Любопытно, что среди самых бесспорных высказываний, выдвигаемых одним творческим коллективом, нередко оказываются те мысли, которые другими студентами отнесены к сомнительным или [105]
утопичным. Интересно наблюдать, как суждения студентов постепенно становятся всё обдуманней и как комментарий к очередному стиху становится всё взвешенней и разноплановей. Прочтение текста становится всё менее буквальным. В кратком тексте невозможно всесторонне описать проблемы и находки, присущие работе студентов над этой темой. Упомянем лишь некоторые из ключевых мыслей Нагорной проповеди.
Хотя и с оговорками (далеко не всегда «отворят» в наше сложное время), но студенты соглашаются, что «под лежачий камень вода не течёт».
Здесь студенты, как правило, говорят: нет комментариев — и так всё ясно. К этой мысли, впрочем, мы ещё вернёмся особо.
[106]
Как правило, в разряд утопичных попадает пара стихов: 5:38 — 5:39. Вы слышали, что сказано: «око за око, и зуб за зуб». А Я говорю вам: не противься злому. Но кто ударит тебя в правую щёку твою, обрати к нему и другую.

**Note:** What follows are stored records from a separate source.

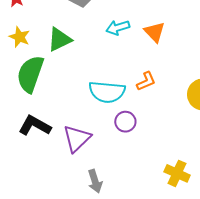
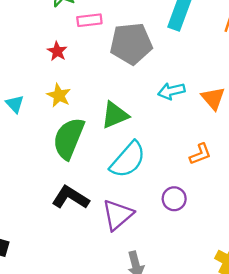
green triangle: (59, 39) -> (115, 115), moved
cyan semicircle: (107, 92) -> (128, 160), moved, turned -57

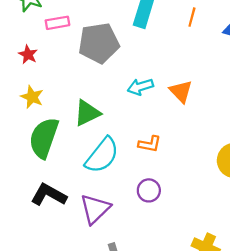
orange L-shape: (200, 154) -> (150, 144), moved, turned 35

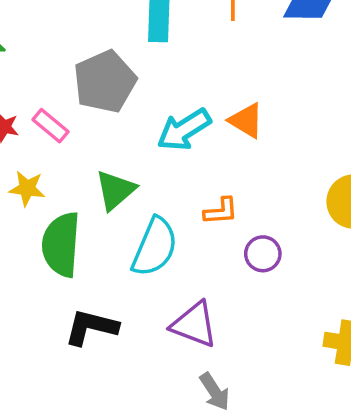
pink rectangle: (57, 23) -> (50, 126), moved, turned 65
cyan arrow: (140, 87) -> (184, 130), size x1.4
purple circle: (149, 190) -> (263, 254), moved
purple triangle: (95, 209) -> (194, 325), moved, turned -40

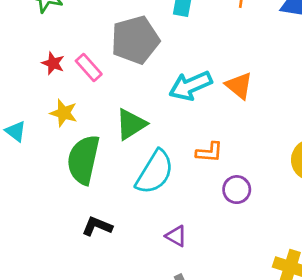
purple triangle: (194, 325) -> (176, 236), size x0.6
black L-shape: (91, 327) -> (97, 226), size x0.7

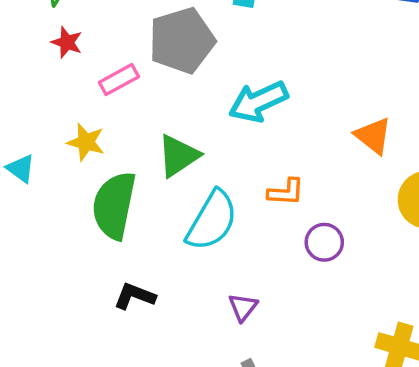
red star: (53, 63) -> (67, 42), moved
pink rectangle: (89, 68) -> (119, 79), turned -76
orange triangle: (239, 86) -> (373, 136), moved
purple triangle: (176, 236) -> (243, 307), turned 40

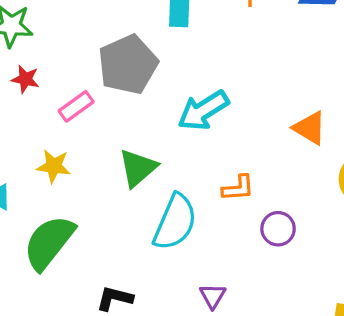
green semicircle: (114, 205) -> (49, 242), moved, turned 34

После дополнительных расспросов (Как вы считаете, в те времена левшей было больше, чем теперь? То есть, удар в правую щёку — это не просто удар, а удар-оскорбление. Так на что же рассчитывал Христос? Почему люди, окружавшие Его, в этом месте проповеди не замахали руками и не разошлись? Слышали ли вы, что в среде хищников борьба, как правило, не доходит до убийства, а в переломный момент схватки слабый принимает «позу покорности», и сильный — тормозит, не приканчивает его. Неужели люди хуже, слабее хищников?) — точка зрения сдвигается. Призыв уже не воспринимается как абсурдный, а напротив, выглядит единственно точным советом, как избежать взаимо истребления. Фактически каждый стих Нагорной проповеди достоин углублённого разбора, и часто вызывает оживлённые споры. Но вряд ли будет серьёзным преувеличением сказать, что каждую фразу, даже если в ней упоминается Бог, можно прочесть таким образом, что смысл её не будет сталкивать лбами верующих и неверующих. Например, 5:48. Итак, будьте совершенны, как совершен Отец ваш Небесный. Буквоедски читая эту фразу, легче всего сразу заявить: никто на свете не может быть совершенным, тем более — совершенным, как Бог. Но такая банальная констатация нисколько не колеблет нашей общей уверенности, что совершенствоваться — надо. То есть искомый объединительный смысл и в этом случае оказывается найден.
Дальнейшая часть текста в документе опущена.